Custom Operations: Applications in AI Models Recipe

Recipes

recipes / Custom Operations: Applications in AI Models

Help us improve and tell us what you’d like us to build next.

Request a recipe topic

README

In this recipe, we will cover:

Building a top-K token sampler for GPU and CPU.
Implementing FlashAttention-2 as a fused custom operation.
Accessing GPU hardware features, like Tensor Cores, from MAX.

We'll walk through two examples that

illustrate real-world applications of custom MAX Graph operations in AI models,
applies seven optimizations that sequentially improve GPU performance,
and demonstrates the performance benefits with benchmarks of each step.

Let's get started.

Requirements

Please make sure your system meets our system requirements.

To proceed, ensure you have the magic CLI installed with the magic --version to be 0.7.2 or newer:

curl -ssL https://magic.modular.com/ | bash

or update it via:

magic self-update

GPU requirements

These examples can all be run on either a CPU or GPU. To run them on a GPU, ensure your system meets these GPU requirements:

Officially supported GPUs: NVIDIA Ampere A-series (A100/A10), or Ada L4-series (L4/L40) data center GPUs. Unofficially, RTX 30XX and 40XX series GPUs have been reported to work well with MAX.
NVIDIA GPU driver version 555 or higher. Installation guide here.

Quick start

Download this recipe using the magic CLI:

magic init custom-ops-ai-applications --from custom-ops-ai-applications
cd custom-ops-ai-applications

Run the examples:

magic run top_k
magic run fused_attention

Run the benchmarks of the top-K token sampler to sse how much faster it runs on GPU:

magic run benchmarks

Optimizing top-K token sampling for GPUs in MAX

AI models in MAX are built as computational graphs using the MAX Graph API. MAX contains within it a powerful graph compiler that can take these graphs and optimize them for best performance on a wide range of hardware.

Each node in a MAX Graph is defined by an operation that performs a calculation on zero or more inputs and produces one or more outputs. These inputs and outputs tend to be in the form of tensors, and the operations are usually data-parallel calculations that are accelerated on CPUs or GPUs. In MAX, these operations are written using Mojo, a Python-family language built for high-performance computation.
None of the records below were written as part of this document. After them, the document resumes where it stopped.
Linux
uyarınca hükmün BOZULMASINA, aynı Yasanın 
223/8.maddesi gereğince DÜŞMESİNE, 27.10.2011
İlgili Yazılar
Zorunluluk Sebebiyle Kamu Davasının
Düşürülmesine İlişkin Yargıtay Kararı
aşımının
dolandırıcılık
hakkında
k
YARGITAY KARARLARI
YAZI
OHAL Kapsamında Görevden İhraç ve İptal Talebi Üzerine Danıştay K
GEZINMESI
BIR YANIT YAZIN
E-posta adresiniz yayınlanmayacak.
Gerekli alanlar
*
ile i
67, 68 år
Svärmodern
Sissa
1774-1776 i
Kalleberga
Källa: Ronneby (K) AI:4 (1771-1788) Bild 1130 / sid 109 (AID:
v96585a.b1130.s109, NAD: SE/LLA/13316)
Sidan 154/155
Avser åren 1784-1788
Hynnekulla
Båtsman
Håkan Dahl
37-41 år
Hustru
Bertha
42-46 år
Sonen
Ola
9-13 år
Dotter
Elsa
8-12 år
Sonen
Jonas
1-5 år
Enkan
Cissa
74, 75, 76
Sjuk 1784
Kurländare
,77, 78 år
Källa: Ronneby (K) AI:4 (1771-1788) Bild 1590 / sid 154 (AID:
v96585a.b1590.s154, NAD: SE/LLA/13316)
Large language models rely on token samplers to improve the quality of the text generated from the model, as well as add interesting variability to the output. One sampling technique is top-K token sampling, and this example provides both CPU and GPU implementations of this algorithm. The GPU implementation demonstrates how to accelerate the sampling via hardware features.
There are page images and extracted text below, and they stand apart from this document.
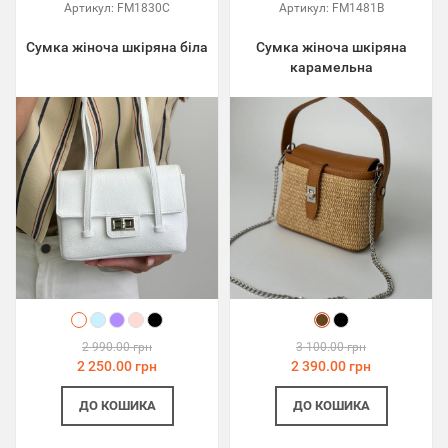
Артикул:
FM1830C
Артикул:
FM1481B
Сумка жіноча шкіряна біла
Сумка жіноча шкіряна
карамельна
2 990.00 грн
3 100.00 грн
2 250.00 грн
2 390.00 грн
ДО КОШИКА
ДО КОШИКА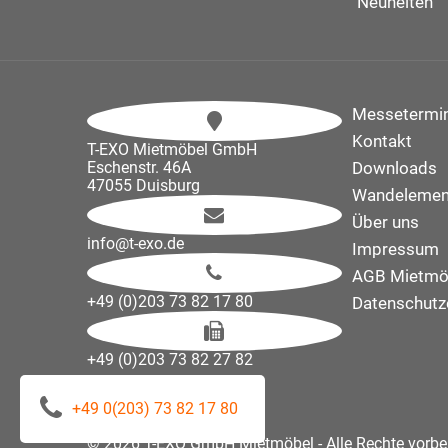
Neuheiten
Messetermi
Kontakt
T-EXO Mietmöbel GmbH
Eschenstr. 46A
Downloads
47055 Duisburg
Wandelemen
Über uns
info@t-exo.de
Impressum
AGB Mietmö
+49 (0)203 73 82 17 80
Datenschutz
+49 (0)203 73 82 27 82
+49 0(203) 73 82 17 80
© 2026 T-EXO GmbH Mietmöbel - Alle Rechte vorbe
The following can be used to run the top-K token sampling demo:

magic run top_k

The file top_k.py defines a block of text, then chooses three words and builds a Numpy array with three batches for how often each "next word" appears as percentages. The Numpy array is passed to the custom op, which returns two arrays to order each batch/word by highest frequency. It uses a top_k kernel that runs on CPU, or MAX-compatible GPU if you have one attached. The GPU kernel uses a warp-level algorithm to demonstrate using low-level GPU primitives, each word/batch runs in parallel on a separate GPU block.

You can look at the kernels/top_k.mojo file to see the differences between the CPU and GPU implementations. Run magic run benchmarks to see the performance difference.

This demonstrates how you can build your own custom op for any specific functionality you want to add to MAX's performant op implementations, using low level GPU and CPU primitives. Note that it is a simplified version, MAX has it's own mo.top_k op which is more feature complete.

Implementing a fused operation for FlashAttention-2

Modern Transformer-based language models are constructed around the attention mechanism. Optimizing how attention is performed is a key driver in improving large language model performance.

FlashAttention-2 is a memory-efficient attention algorithm that significantly improves the performance of transformer-based models by reducing memory bandwidth requirements and optimizing computation patterns. FlashAttention is particularly beneficial for:

Large language models with long context windows
Vision transformers processing high-resolution images
Multi-modal models with large attention matrices
Fine-tuning large models on limited GPU memory

In this example, you'll see how to implement FlashAttention-2 as a fused operation that runs on the GPU in MAX using Mojo.

To run the example, use the following command:

magic run fused_attention

Limitations of classic attention

The classic attention operation follows this general structure:

It consists of:

bmm: Q x Transpose(K) where Q, K both have shape [batchSize, numHeads, S, d] and Q x K^t has the shape [batchSize, numHeads, S, S]
softmax
bmm: softmax(Q x K^t) x V where V has the shape [batchSize, numHeads, S, d]

bmm is short for batched matrix multiplication.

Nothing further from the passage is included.